__WORK ORDER__
Provide an exact repetition of every entry, with no word altered.

__Dataset entries__
-=-=-
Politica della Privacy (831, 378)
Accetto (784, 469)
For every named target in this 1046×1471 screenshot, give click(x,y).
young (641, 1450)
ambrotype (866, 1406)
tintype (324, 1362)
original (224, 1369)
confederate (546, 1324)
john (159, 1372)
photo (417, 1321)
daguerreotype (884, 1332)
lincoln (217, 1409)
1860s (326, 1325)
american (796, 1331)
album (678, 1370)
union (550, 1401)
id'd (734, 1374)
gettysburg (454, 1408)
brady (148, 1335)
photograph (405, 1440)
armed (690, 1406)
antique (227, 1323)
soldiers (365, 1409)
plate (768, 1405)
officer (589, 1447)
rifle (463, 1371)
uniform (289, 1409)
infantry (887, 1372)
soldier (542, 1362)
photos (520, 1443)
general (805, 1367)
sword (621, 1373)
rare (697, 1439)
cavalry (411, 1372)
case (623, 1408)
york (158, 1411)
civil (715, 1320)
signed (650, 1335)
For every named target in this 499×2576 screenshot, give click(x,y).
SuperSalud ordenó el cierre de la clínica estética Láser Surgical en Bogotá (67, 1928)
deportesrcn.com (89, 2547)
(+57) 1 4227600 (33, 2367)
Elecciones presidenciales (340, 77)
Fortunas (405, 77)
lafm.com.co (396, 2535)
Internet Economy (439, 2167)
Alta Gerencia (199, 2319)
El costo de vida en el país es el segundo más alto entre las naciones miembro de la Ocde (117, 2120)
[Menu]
-=-=-
__ANSWER TO THIS TASK__
Politica della Privacy (831, 378)
Accetto (784, 469)
For every named target in this 1046×1471 screenshot, give click(x,y).
young (641, 1450)
ambrotype (866, 1406)
tintype (324, 1362)
original (224, 1369)
confederate (546, 1324)
john (159, 1372)
photo (417, 1321)
daguerreotype (884, 1332)
lincoln (217, 1409)
1860s (326, 1325)
american (796, 1331)
album (678, 1370)
union (550, 1401)
id'd (734, 1374)
gettysburg (454, 1408)
brady (148, 1335)
photograph (405, 1440)
armed (690, 1406)
antique (227, 1323)
soldiers (365, 1409)
plate (768, 1405)
officer (589, 1447)
rifle (463, 1371)
uniform (289, 1409)
infantry (887, 1372)
soldier (542, 1362)
photos (520, 1443)
general (805, 1367)
sword (621, 1373)
rare (697, 1439)
cavalry (411, 1372)
case (623, 1408)
york (158, 1411)
civil (715, 1320)
signed (650, 1335)
For every named target in this 499×2576 screenshot, give click(x,y).
SuperSalud ordenó el cierre de la clínica estética Láser Surgical en Bogotá (67, 1928)
deportesrcn.com (89, 2547)
(+57) 1 4227600 (33, 2367)
Elecciones presidenciales (340, 77)
Fortunas (405, 77)
lafm.com.co (396, 2535)
Internet Economy (439, 2167)
Alta Gerencia (199, 2319)
El costo de vida en el país es el segundo más alto entre las naciones miembro de la Ocde (117, 2120)
[Menu]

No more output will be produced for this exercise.